Reduction pathway-dependent cytotoxicity of reduced graphene oxide

The environmental transformation of graphene oxide (GO) can significantly change its physicochemical properties, thus altering its toxicity. Here, we demonstrated how exposure to simulated sunlight or reduction with ferrous iron (Fe2+, an environmentally abundant and mild reductant) significantly impacts the cytotoxicity of GO. GOs were reduced under both sets of conditions, but the Fe2+-reduced GO showed dramatically lower cytotoxicity than did the light-reduced GO. A highly reactive graphene-based radical was generated when GO was exposed to light, and this radical significantly contributed to cell membrane oxidation.
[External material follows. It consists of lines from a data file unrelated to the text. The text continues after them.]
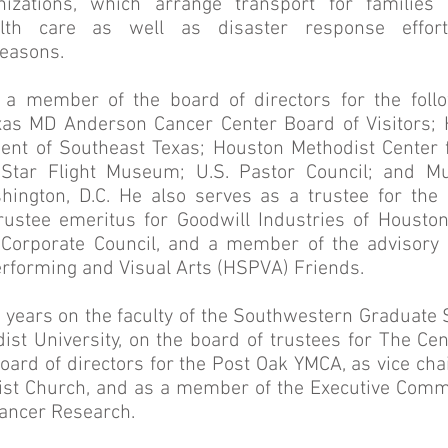
zations, which arrange transport for families
alth care as well as disaster response effort
easons.
 a member of the board of directors for the follo
exas MD Anderson Cancer Center Board of Visitors
ent of Southeast Texas; Houston Methodist Center 
 Star Flight Museum; U.S. Pastor Council; and M
hington, D.C. He also serves as a trustee for t
ustee emeritus for Goodwill Industries of Houst
n Corporate Council, and a member of the advisory
erforming and Visual Arts (HSPVA) Friends.
e years on the faculty of the Southwestern Graduate 
st University, on the board of trustees for The Ce
oard of directors for the Post Oak YMCA, as vice ch
ist Church, and as a member of the Executive Commit
Cancer Research.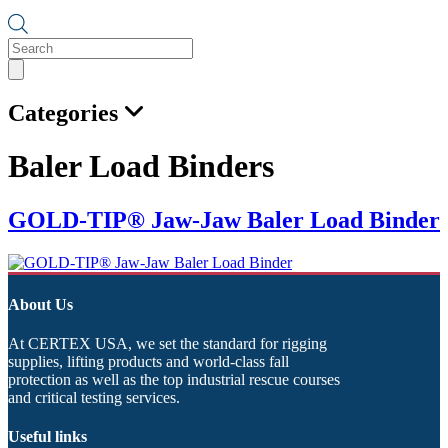
Products
search
Categories
Baler Load Binders
GOLD-TIP® Jaw-Jaw Baler Load Binder
About Us
At CERTEX USA, we set the standard for rigging
supplies, lifting products and world-class fall
protection as well as the top industrial rescue courses
and critical testing services.
Useful links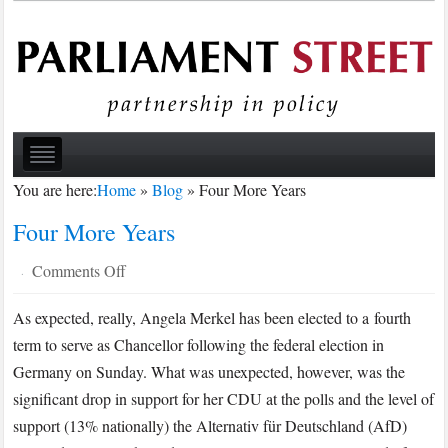
You are here:
Home
»
Blog
»
Four More Years
Four More Years
on
Comments Off
·
Four
As expected, really, Angela Merkel has been elected to a fourth
More
term to serve as Chancellor following the federal election in
Years
Germany on Sunday. What was unexpected, however, was the
significant drop in support for her CDU at the polls and the level of
support (13% nationally) the Alternativ für Deutschland (AfD)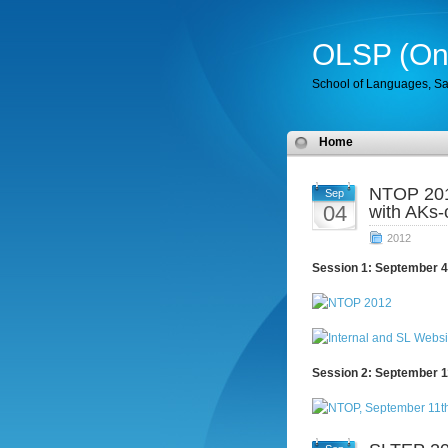
OLSP (Onl
School of Languages, Sa
Home
NTOP 201
Sep
04
with AKs-
2012
Session 1: September 4
Session 2: September 1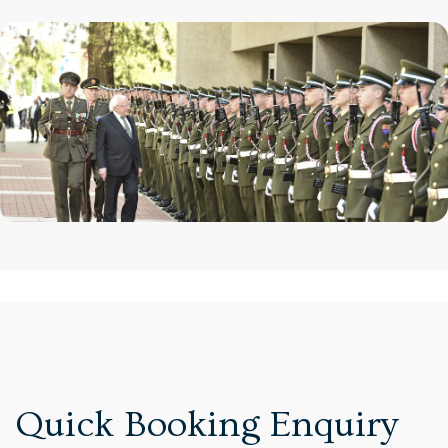
Quick Booking Enquiry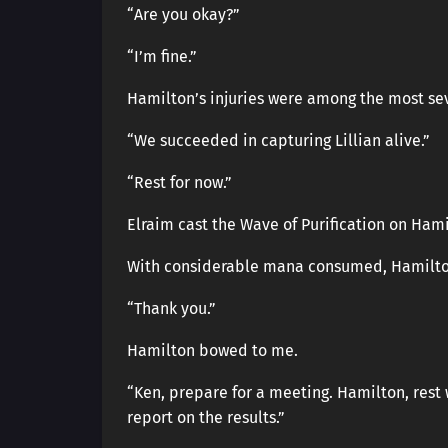
“Are you okay?”
“I’m fine.”
Hamilton’s injuries were among the most se
“We succeeded in capturing Lillian alive.”
“Rest for now.”
Elraim cast the Wave of Purification on Ham
With considerable mana consumed, Hamilto
“Thank you.”
Hamilton bowed to me.
“Ken, prepare for a meeting. Hamilton, rest 
report on the results.”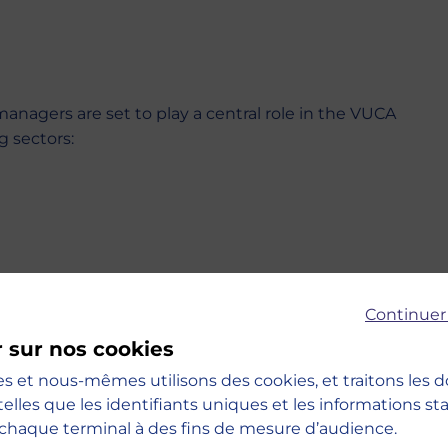
managers are set to play a central role in the VUCA
g sectors:
Continuer
r sur nos cookies
es et nous-mêmes utilisons des cookies, et traitons les
telles que les identifiants uniques et les informations s
chaque terminal à des fins de mesure d’audience.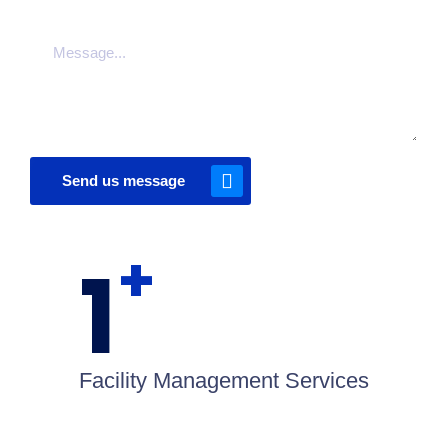
Send us message
+
1
Facility Management Services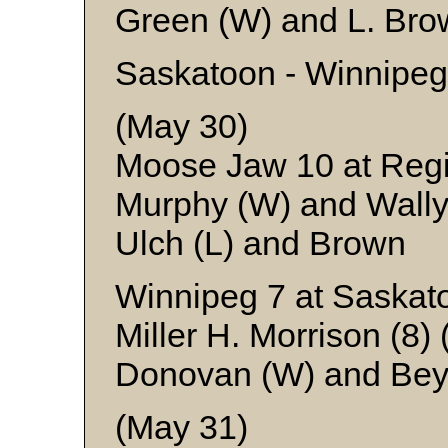
Green (W) and L. Bro
Saskatoon - Winnipeg
(May 30)
Moose Jaw 10 at Reg
Murphy (W) and Wall
Ulch (L) and Brown
Winnipeg 7 at Saskat
Miller H. Morrison (8)
Donovan (W) and Bey
(May 31)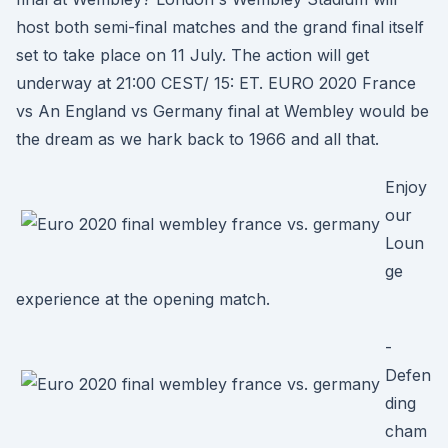
host both semi-final matches and the grand final itself
set to take place on 11 July. The action will get
underway at 21:00 CEST/ 15: ET. EURO 2020 France
vs An England vs Germany final at Wembley would be
the dream as we hark back to 1966 and all that.
Enjoy
our
Loun
ge
experience at the opening match.
-
Defen
ding
cham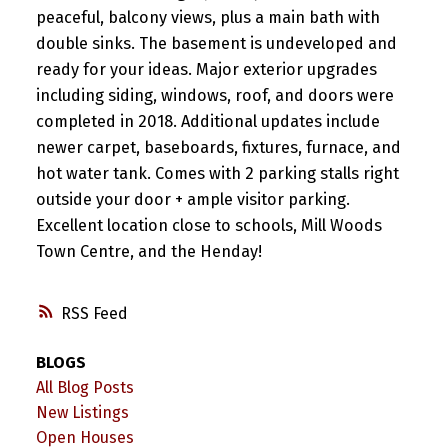
peaceful, balcony views, plus a main bath with
double sinks. The basement is undeveloped and
ready for your ideas. Major exterior upgrades
including siding, windows, roof, and doors were
completed in 2018. Additional updates include
newer carpet, baseboards, fixtures, furnace, and
hot water tank. Comes with 2 parking stalls right
outside your door + ample visitor parking.
Excellent location close to schools, Mill Woods
Town Centre, and the Henday!
RSS
BLOGS
All Blog Posts
New Listings
Open Houses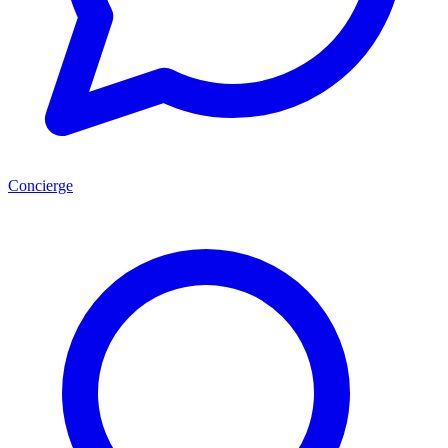
Concierge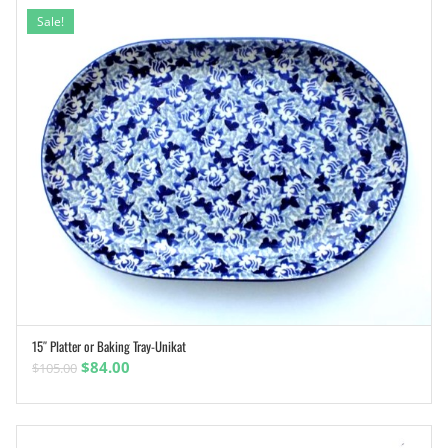
Sale!
15″ Platter or Baking Tray-Unikat
ADD TO CART
Original
Current
$
84.00
$
105.00
price
price
was:
is:
$105.00.
$84.00.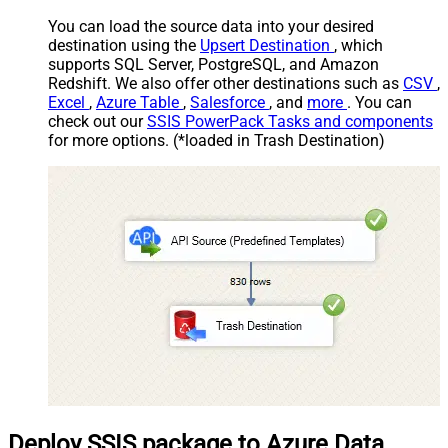
You can load the source data into your desired
destination using the
Upsert Destination
, which
supports SQL Server, PostgreSQL, and Amazon
Redshift. We also offer other destinations such as
CSV
,
Excel
,
Azure Table
,
Salesforce
, and
more
. You can
check out our
SSIS PowerPack Tasks and components
for more options. (*loaded in Trash Destination)
Deploy SSIS package to Azure Data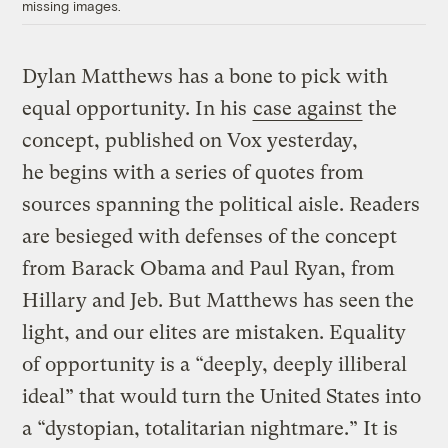
missing images.
Dylan Matthews has a bone to pick with
equal opportunity. In his
case against
the
concept, published on Vox yesterday,
he begins with a series of quotes from
sources spanning the political aisle. Readers
are besieged with defenses of the concept
from Barack Obama and Paul Ryan, from
Hillary and Jeb. But Matthews has seen the
light, and our elites are mistaken. Equality
of opportunity is a “deeply, deeply illiberal
ideal” that would turn the United States into
a “dystopian, totalitarian nightmare.” It is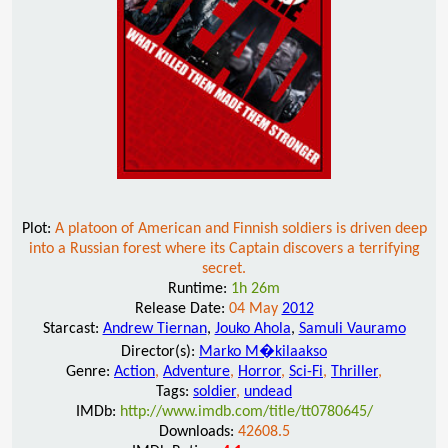
Plot:
A platoon of American and Finnish soldiers is driven deep
into a Russian forest where its Captain discovers a terrifying
secret.
Runtime:
1h 26m
Release Date:
04 May
2012
Starcast:
Andrew Tiernan
,
Jouko Ahola
,
Samuli Vauramo
Director(s):
Marko M�kilaakso
Genre:
Action
,
Adventure
,
Horror
,
Sci-Fi
,
Thriller
,
Tags:
soldier
,
undead
IMDb:
http://www.imdb.com/title/tt0780645/
Downloads:
42608.5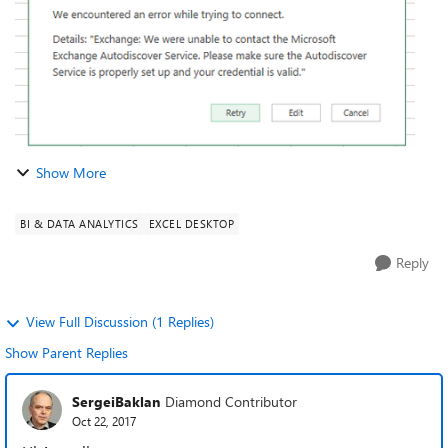
Show More
BI & DATA ANALYTICS
EXCEL DESKTOP
Reply
View Full Discussion (1 Replies)
Show Parent Replies
SergeiBaklan
Diamond Contributor
Oct 22, 2017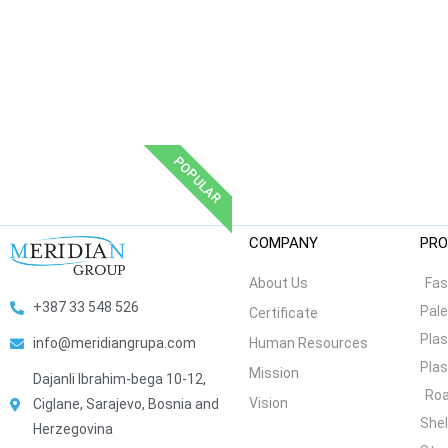
POPULAR
COMPANY
PRO
About Us
Fas
+387 33 548 526
Pale
Certificate
Plas
Human Resources
info@meridiangrupa.com
Plas
Mission
Dajanli Ibrahim-bega 10-12,
Roa
Vision
Ciglane, Sarajevo, Bosnia and
She
Herzegovina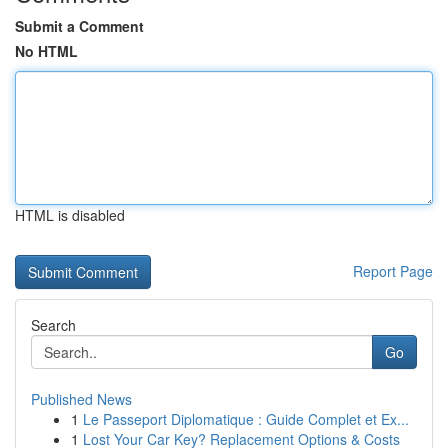
Submit a Comment
No HTML
HTML is disabled
Report Page
Search
Go
Published News
1
Le Passeport Diplomatique : Guide Complet et Ex...
1
Lost Your Car Key? Replacement Options & Costs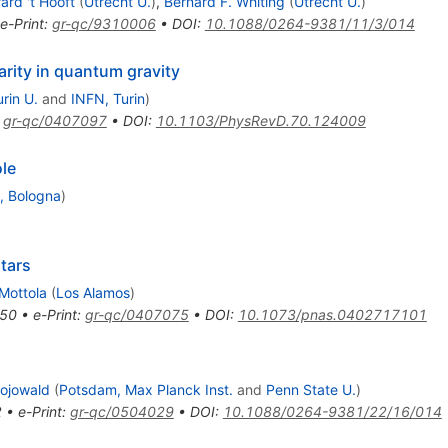
ard 't Hooft
(
Utrecht U.
)
,
Bernard F. Whiting
(
Utrecht U.
)
e-Print
:
gr-qc/9310006
•
DOI
:
10.1088/0264-9381/11/3/014
arity in quantum gravity
urin U.
and
INFN, Turin
)
:
gr-qc/0407097
•
DOI
:
10.1103/PhysRevD.70.124009
le
, Bologna
)
tars
 Mottola
(
Los Alamos
)
50
•
e-Print
:
gr-qc/0407075
•
DOI
:
10.1073/pnas.0402717101
Bojowald
(
Potsdam, Max Planck Inst.
and
Penn State U.
)
2
•
e-Print
:
gr-qc/0504029
•
DOI
:
10.1088/0264-9381/22/16/014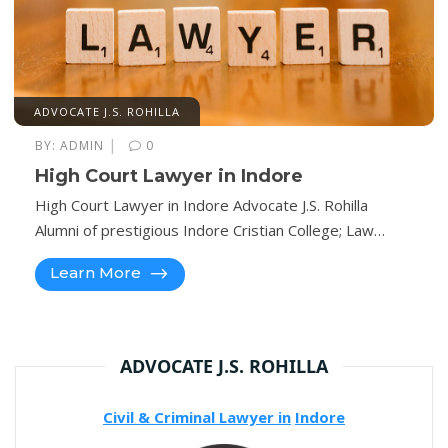
ADVOCATE J.S. ROHILLA
|
BY:
ADMIN
0
High Court Lawyer in Indore
High Court Lawyer in Indore Advocate J.S. Rohilla
Alumni of prestigious Indore Cristian College; Law…
Learn More
ADVOCATE J.S. ROHILLA
Civil & Criminal Lawyer in
Indore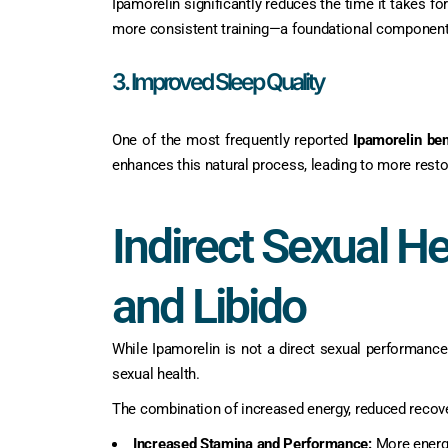
Ipamorelin significantly reduces the time it takes f
more consistent training—a foundational componen
3. Improved Sleep Quality
One of the most frequently reported
Ipamorelin ben
enhances this natural process, leading to more resto
Indirect Sexual He
and Libido
While Ipamorelin is not a direct sexual performance
sexual health.
The combination of increased energy, reduced recov
Increased Stamina and Performance:
More energy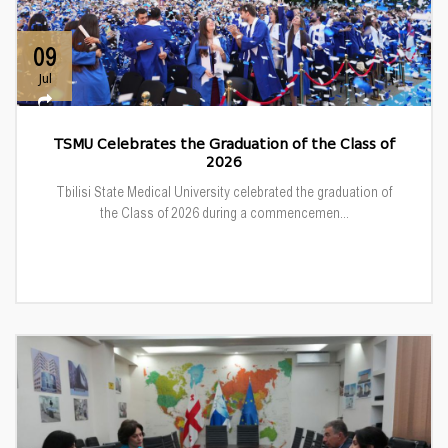
09
Jul
TSMU Celebrates the Graduation of the Class of
2026
Tbilisi State Medical University celebrated the graduation of
the Class of 2026 during a commencemen...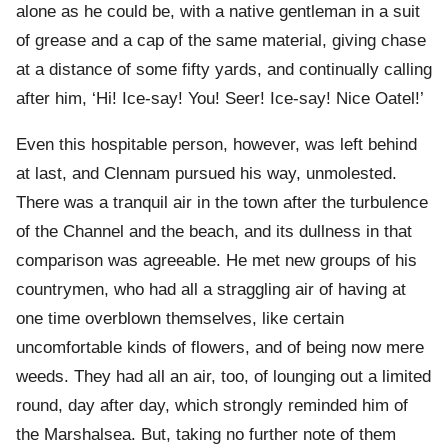
alone as he could be, with a native gentleman in a suit
of grease and a cap of the same material, giving chase
at a distance of some fifty yards, and continually calling
after him, ‘Hi! Ice-say! You! Seer! Ice-say! Nice Oatel!’
Even this hospitable person, however, was left behind
at last, and Clennam pursued his way, unmolested.
There was a tranquil air in the town after the turbulence
of the Channel and the beach, and its dullness in that
comparison was agreeable. He met new groups of his
countrymen, who had all a straggling air of having at
one time overblown themselves, like certain
uncomfortable kinds of flowers, and of being now mere
weeds. They had all an air, too, of lounging out a limited
round, day after day, which strongly reminded him of
the Marshalsea. But, taking no further note of them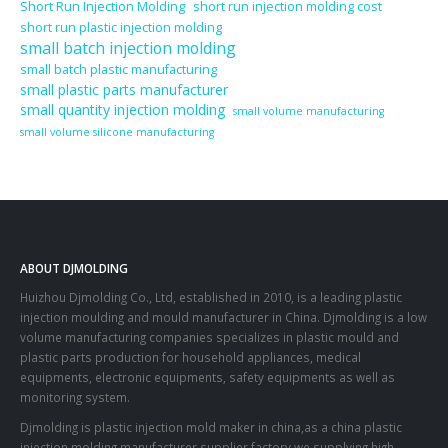
Short Run Injection Molding
short run injection molding cost
short run plastic injection molding
small batch injection molding
small batch plastic manufacturing
small plastic parts manufacturer
small quantity injection molding
small volume manufacturing
small volume silicone manufacturing
ABOUT DJMOLDING
Huizhou Djmolding Co., Ltd
, established in 2010, is a leading plastic
injection moulding and mould manufacturer in China. Djmolding is a low
volume manufacturing companies specializes in plastic mould and
plastic parts production for household appliances, medical
equipments, electronic equipments, safety equipments as well as
monitoring system.
Djmolding is plastic injection mold maker in china,as a china plastic
injection molding manufacturer supplier factory,we supplying high-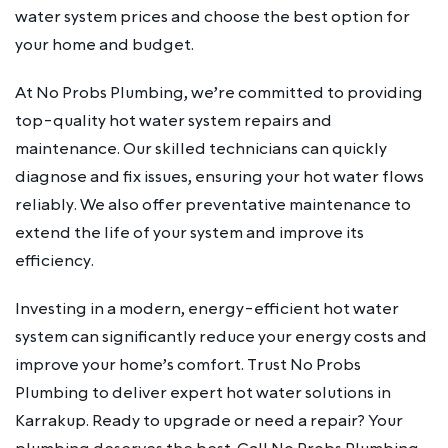
water system prices and choose the best option for
your home and budget.
At No Probs Plumbing, we’re committed to providing
top-quality hot water system repairs and
maintenance. Our skilled technicians can quickly
diagnose and fix issues, ensuring your hot water flows
reliably. We also offer preventative maintenance to
extend the life of your system and improve its
efficiency.
Investing in a modern, energy-efficient hot water
system can significantly reduce your energy costs and
improve your home’s comfort. Trust No Probs
Plumbing to deliver expert hot water solutions in
Karrakup. Ready to upgrade or need a repair? Your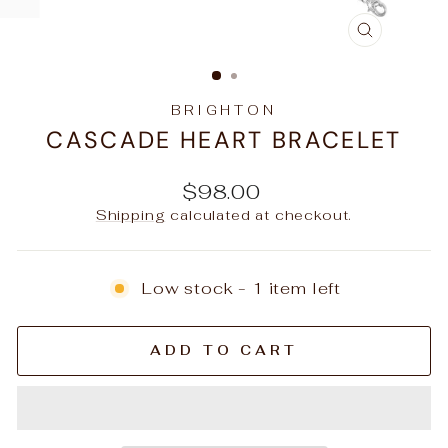
CLOSE
(ESC)
BRIGHTON
CASCADE HEART BRACELET
Regular
$98.00
price
Shipping
calculated at checkout.
Low stock - 1 item left
ADD TO CART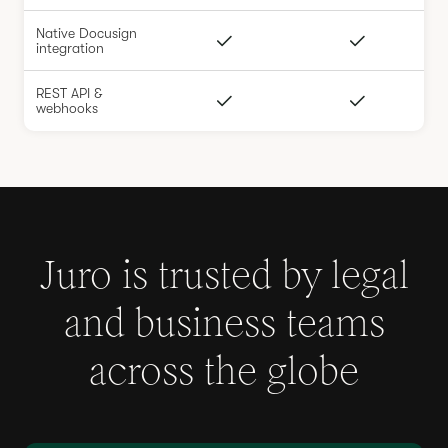
Native Docusign
integration
REST API &
webhooks
Juro is trusted by legal
and business teams
across the globe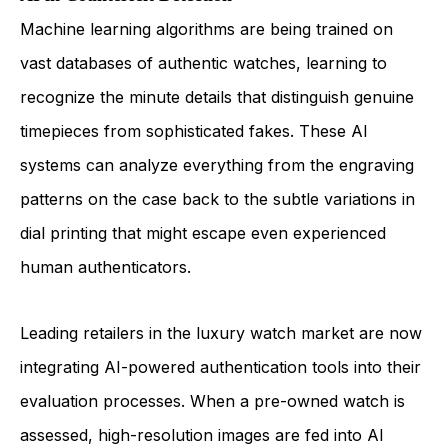
Machine learning algorithms are being trained on
vast databases of authentic watches, learning to
recognize the minute details that distinguish genuine
timepieces from sophisticated fakes. These AI
systems can analyze everything from the engraving
patterns on the case back to the subtle variations in
dial printing that might escape even experienced
human authenticators.
Leading retailers in the luxury watch market are now
integrating AI-powered authentication tools into their
evaluation processes. When a pre-owned watch is
assessed, high-resolution images are fed into AI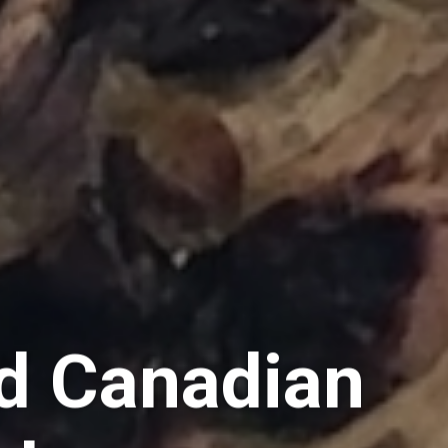
d Canadian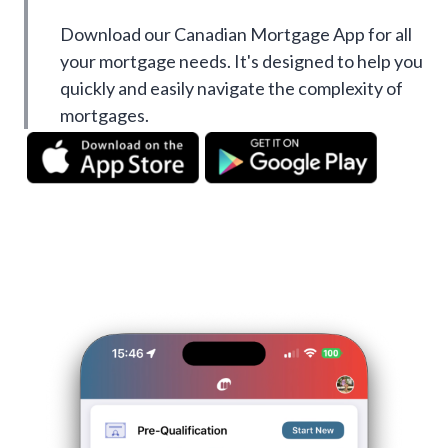
Download our Canadian Mortgage App for all
your mortgage needs. It's designed to help you
quickly and easily navigate the complexity of
mortgages.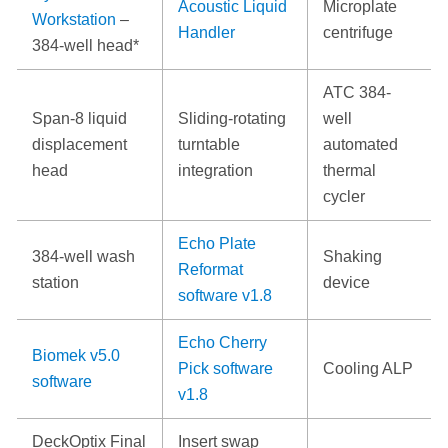
Acoustic Liquid
Microplate
Workstation
–
Handler
centrifuge
384-well head*
ATC 384-
Span-8 liquid
Sliding-rotating
well
displacement
turntable
automated
head
integration
thermal
cycler
Echo Plate
384-well wash
Shaking
Reformat
station
device
software v1.8
Echo Cherry
Biomek v5.0
Pick software
Cooling ALP
software
v1.8
DeckOptix Final
Insert swap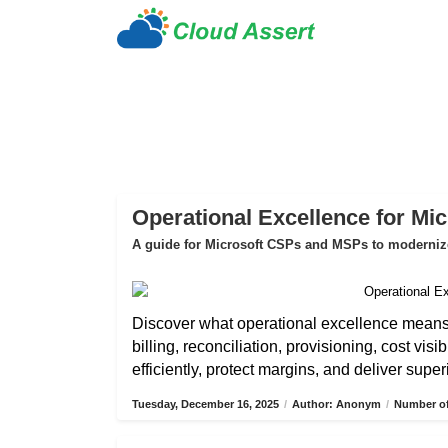
Operational Excellence for Mi
A guide for Microsoft CSPs and MSPs to modernize 
Discover what operational excellence mean
billing, reconciliation, provisioning, cost vis
efficiently, protect margins, and deliver sup
Tuesday, December 16, 2025
/
Author: Anonym
/
Number of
Moreover, light-induced reduction promoted breakage of the graphene sheet, decreasing the lateral size and increasing the ability of the material to disrupt the membrane, which consequently enhanced cellular uptake. Interestingly, we observed a loss of C-O-C/C-O groups but an increase in C?O/O-C?O groups during Fe2+ reduction; these alterations improved the radical quenching capacity of the material due to the restored sp(2) structure and the increase in electron-shuttering groups. Reduction-induced aggregation significantly decreased cellular uptake relative to the internalization of the parent GO. These results emphasize that environmental transformation-induced property changes should be given adequate consideration in the risk assessment of GO.